═════ SUPPLIED RECORDS
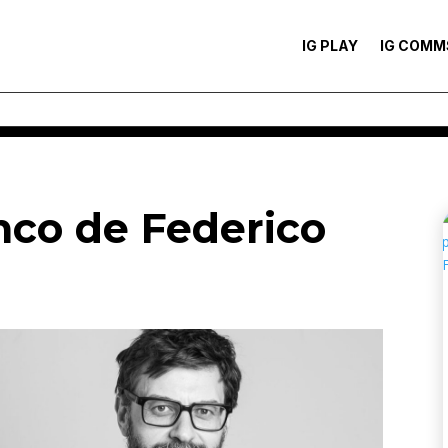
IG PLAY
IG COMM
nco de Federico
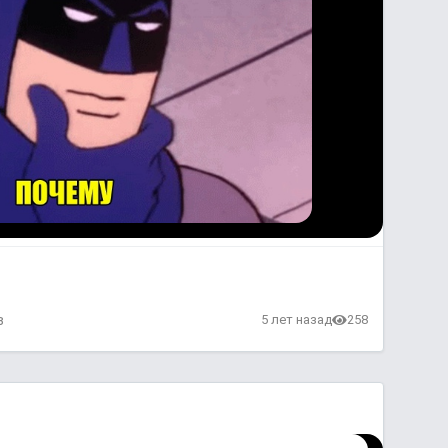
в
5 лет назад
258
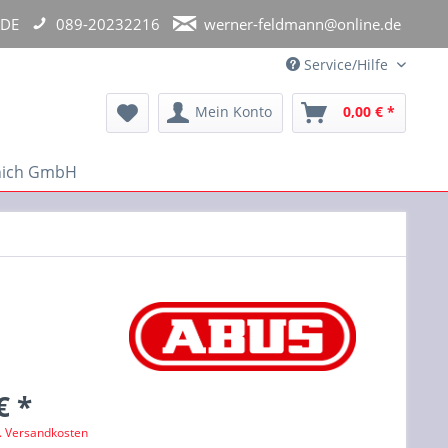
 DE
089-20232216
werner-feldmann@online.de
Service/Hilfe
Mein Konto
0,00 € *
unich GmbH
€ *
l. Versandkosten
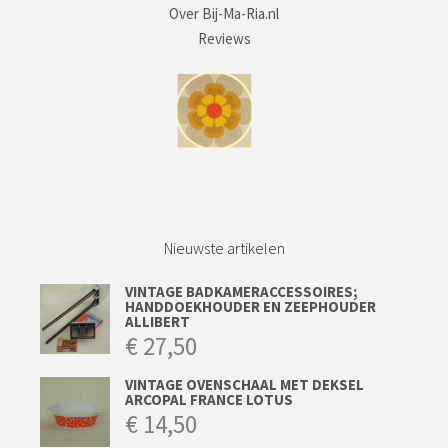
Over Bij-Ma-Ria.nl
Reviews
Nieuwste artikelen
VINTAGE BADKAMERACCESSOIRES;
HANDDOEKHOUDER EN ZEEPHOUDER
ALLIBERT
€
27,50
VINTAGE OVENSCHAAL MET DEKSEL
ARCOPAL FRANCE LOTUS
€
14,50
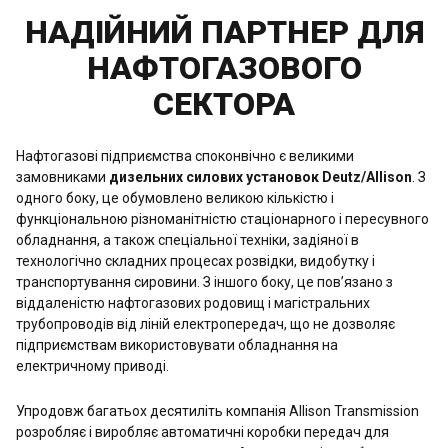
НАДІЙНИЙ ПАРТНЕР ДЛЯ
НАФТОГАЗОВОГО
СЕКТОРА
Нафтогазові підприємства споконвічно є великими
замовниками
дизельних силових установок Deutz/Allison
. З
одного боку, це обумовлено великою кількістю і
функціональною різноманітністю стаціонарного і пересувного
обладнання, а також спеціальної техніки, задіяної в
технологічно складних процесах розвідки, видобутку і
транспортування сировини. З іншого боку, це пов’язано з
віддаленістю нафтогазових родовищ і магістральних
трубопроводів від ліній електропередач, що не дозволяє
підприємствам використовувати обладнання на
електричному приводі.
Упродовж багатьох десятиліть компанія Allison Transmission
розробляє і виробляє автоматичні коробки передач для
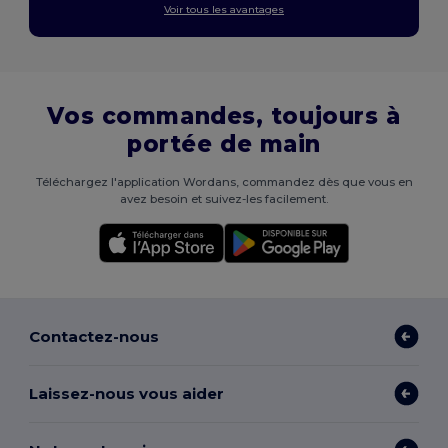
Voir tous les avantages
Vos commandes, toujours à
portée de main
Téléchargez l'application Wordans, commandez dès que vous en
avez besoin et suivez-les facilement.
Contactez-nous
Laissez-nous vous aider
══════════
## EXERCISE DIRECTIONS
Could the entries above be printed again exactly, apart from the pictures?

## OUTPUT OF THE TASK
IG PLAY
IG COMM
nco de Federico
в
5 лет назад
258
 DE
089-20232216
werner-feldmann@online.de
Service/Hilfe
Mein Konto
0,00 € *
unich GmbH
€ *
l. Versandkosten
Over Bij-Ma-Ria.nl
Reviews
Nieuwste artikelen
VINTAGE BADKAMERACCESSOIRES;
HANDDOEKHOUDER EN ZEEPHOUDER
ALLIBERT
€
27,50
VINTAGE OVENSCHAAL MET DEKSEL
ARCOPAL FRANCE LOTUS
€
14,50
НАДІЙНИЙ ПАРТНЕР ДЛЯ
НАФТОГАЗОВОГО
СЕКТОРА
Нафтогазові підприємства споконвічно є великими
замовниками
дизельних силових установок Deutz/Allison
. З
одного боку, це обумовлено великою кількістю і
функціональною різноманітністю стаціонарного і пересувного
обладнання, а також спеціальної техніки, задіяної в
технологічно складних процесах розвідки, видобутку і
транспортування сировини. З іншого боку, це пов’язано з
віддаленістю нафтогазових родовищ і магістральних
трубопроводів від ліній електропередач, що не дозволяє
підприємствам використовувати обладнання на
електричному приводі.
Упродовж багатьох десятиліть компанія Allison Transmission
розробляє і виробляє автоматичні коробки передач для
Voir tous les avantages
Vos commandes, toujours à
portée de main
Téléchargez l'application Wordans, commandez dès que vous en
avez besoin et suivez-les facilement.
Contactez-nous
Laissez-nous vous aider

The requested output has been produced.